Dalam negara yang memiliki sistem hukum, seorang Muslim dapat menggunakan jalur konstitusional untuk menyuarakan kebenaran:

  • Menulis kritik konstruktif melalui media atau jalur resmi.
  • Bergabung dengan organisasi masyarakat yang fokus pada kontrol kebijakan publik (seperti LSM anti-korupsi).
  • Menjalankan fungsi pengawasan sesuai kapasitas, misalnya sebagai anggota dewan, akademisi, atau profesional.

7. Memperkuat Ketahanan Ekonomi dan Kemandirian

Kedzaliman penguasa sering kali bersinggungan dengan masalah ekonomi. Seorang Muslim dapat:

  • Mengembangkan ekonomi mandiri melalui koperasi, usaha kecil, atau sistem bagi hasil.
  • Menerapkan prinsip kehati-hatian dalam bertransaksi untuk menghindari riba dan ketidakadilan ekonomi.
  • Membangun ketahanan pangan keluarga atau komunitas.

8. Tetap Menjaga Persatuan dan Menghindari Perpecahan

Perpecahan umat adalah kerugian besar. Meskipun kritis terhadap penguasa, seorang Muslim harus:

  • Menghindari provokasi dan hasutan yang dapat memicu kekerasan.
  • Tidak mudah menyebarkan berita tanpa verifikasi (hoaks) yang dapat memecah belah.
  • Tetap mengutamakan dialog dan musyawarah dalam menyelesaikan perbedaan pendapat.

9. Mempersiapkan Generasi Masa Depan yang Lebih Baik

Perubahan yang hakiki membutuhkan waktu dan kesiapan generasi penerus. Langkah strategis meliputi:

  • Mendidik anak-anak dengan akhlak Quran dan keteladanan Rasulullah SAW.
  • Menanamkan nilai keadilan, keberanian menyuarakan kebenaran, dan kebijaksanaan dalam bertindak.
  • Memberikan keterampilan dan ilmu yang bermanfaat agar mereka dapat menjadi agen perubahan di masa depan.

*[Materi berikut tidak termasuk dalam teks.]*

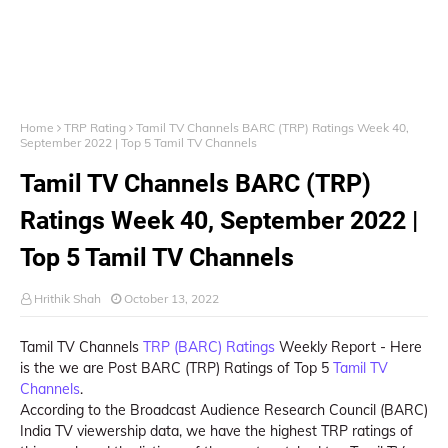
Home
TRP Rating
Tamil TV Channels BARC (TRP) Ratings Week 40,
September 2022 | Top 5 Tamil TV Channels
Tamil TV Channels BARC (TRP)
Ratings Week 40, September 2022 |
Top 5 Tamil TV Channels
Hrithik Shah
October 13, 2022
Tamil TV Channels
TRP (BARC) Ratings
Weekly Report - Here
is the we are Post BARC (TRP) Ratings of Top 5
Tamil TV
Channels
.
According to the Broadcast Audience Research Council (BARC)
India TV viewership data, we have the highest TRP ratings of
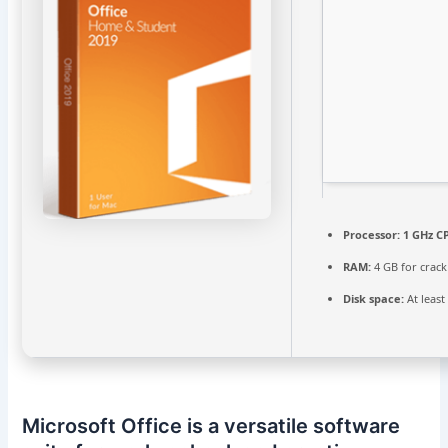
Processor:
1 GHz CP
RAM:
4 GB for crack
Disk space:
At least
Microsoft Office is a versatile software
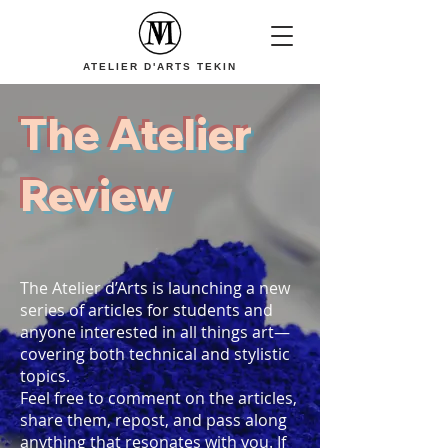
ATELIER D'ARTS TEKIN
The Atelier
Review
The Atelier d’Arts is launching a new
series of articles for students and
anyone interested in all things art—
covering both technical and stylistic
topics.
Feel free to comment on the articles,
share them, repost, and pass along
anything that resonates with you. If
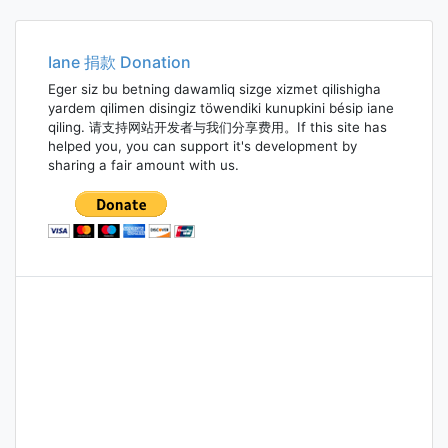
navigation
Iane 捐款 Donation
Eger siz bu betning dawamliq sizge xizmet qilishigha
yardem qilimen disingiz töwendiki kunupkini bésip iane
qiling. 请支持网站开发者与我们分享费用。If this site has
helped you, you can support it's development by
sharing a fair amount with us.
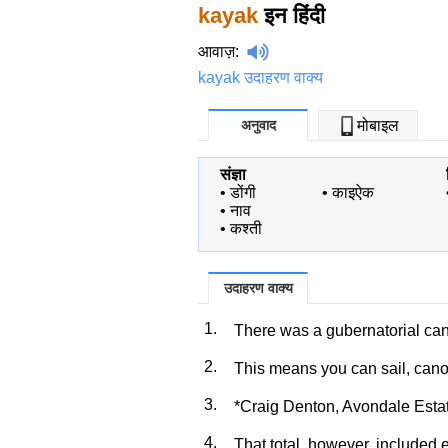
kayak
इन हिंदी
आवाज़
:
kayak उदाहरण वाक्य
अनुवाद
मोबाइल
संज्ञा
•
डोंगी
•
काइऐक
•
नाव
•
कश्ती
उदाहरण वाक्य
1.
There was a gubernatorial c
2.
This means you can sail, can
3.
*Craig Denton, Avondale Esta
4.
That total, however, included 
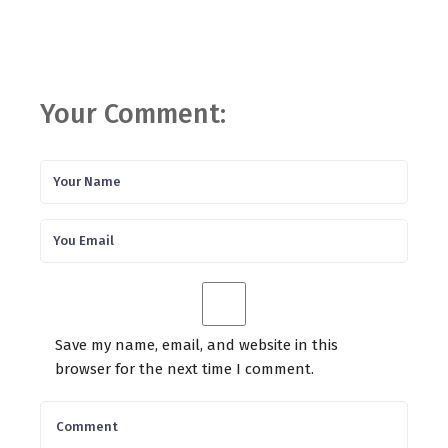
Your Comment:
Save my name, email, and website in this
browser for the next time I comment.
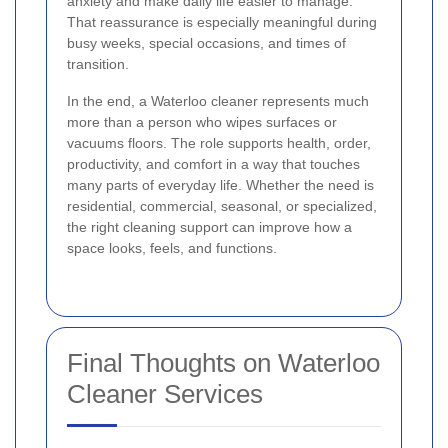
anxiety and make daily life easier to manage.
That reassurance is especially meaningful during
busy weeks, special occasions, and times of
transition.
In the end, a Waterloo cleaner represents much
more than a person who wipes surfaces or
vacuums floors. The role supports health, order,
productivity, and comfort in a way that touches
many parts of everyday life. Whether the need is
residential, commercial, seasonal, or specialized,
the right cleaning support can improve how a
space looks, feels, and functions.
Final Thoughts on Waterloo
Cleaner Services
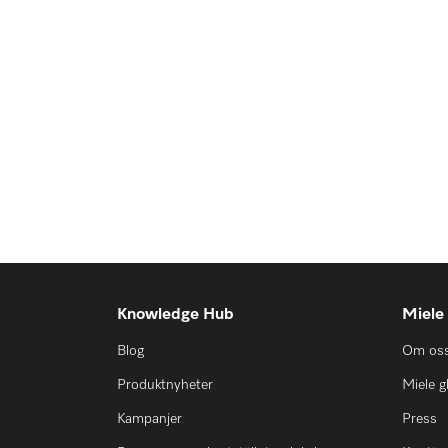
Knowledge Hub
Miele
Blog
Om os
Produktnyheter
Miele g
Kampanjer
Press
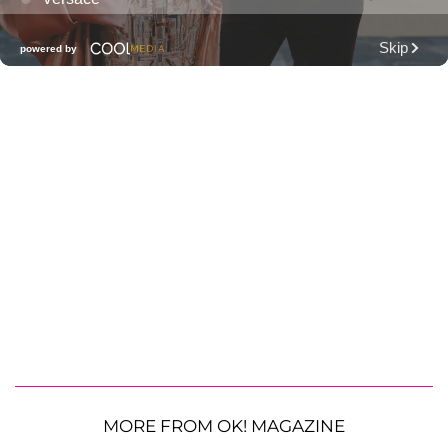
MORE FROM OK! MAGAZINE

10. Tetap Berprasangka Baik dan Berdoa untuk Perubahan Positif

Sebagai Muslim, kita yakin bahwa segala perubahan berada di tangan Allah. Oleh karena itu:

  • Berdoa untuk kebaikan penguasa agar diberi hidayah.
  • Tidak putus asa dari pertolongan Allah.
  • Yakin bahwa setiap kedzaliman akan berakhir dengan keadilan, baik di dunia maupun akhirat.

Kesimpulan

Menghadapi penguasa dzalim adalah ujian berat yang memerlukan keseimbangan antara kesabaran, keteguhan prinsip, dan kebijaksanaan tindakan. Islam memberikan panduan komprehensif yang tidak hanya mengedepankan perubahan struktural, tetapi juga transformasi spiritual dan sosial. Langkah-langkah di atas bukanlah daftar yang kaku, tetapi kerangka berpikir yang harus disesuaikan dengan konteks zaman tanpa meninggalkan esensi ajaran agama. Dalam setiap situasi, umat Islam dituntut untuk melakukan ijtihad kolektif, mempertimbangkan maslahat umum, serta memilih metode yang paling efektif dan minim mudarat. Perjuangan menghadapi kedzaliman pada akhirnya bertujuan bukan sekadar mengganti penguasa, melainkan menegakkan keadilan, menjaga martabat kemanusiaan, dan menciptakan tatanan sosial yang lebih baik sesuai dengan nilai-nilai Islam yang rahmatan lil ‘alamin.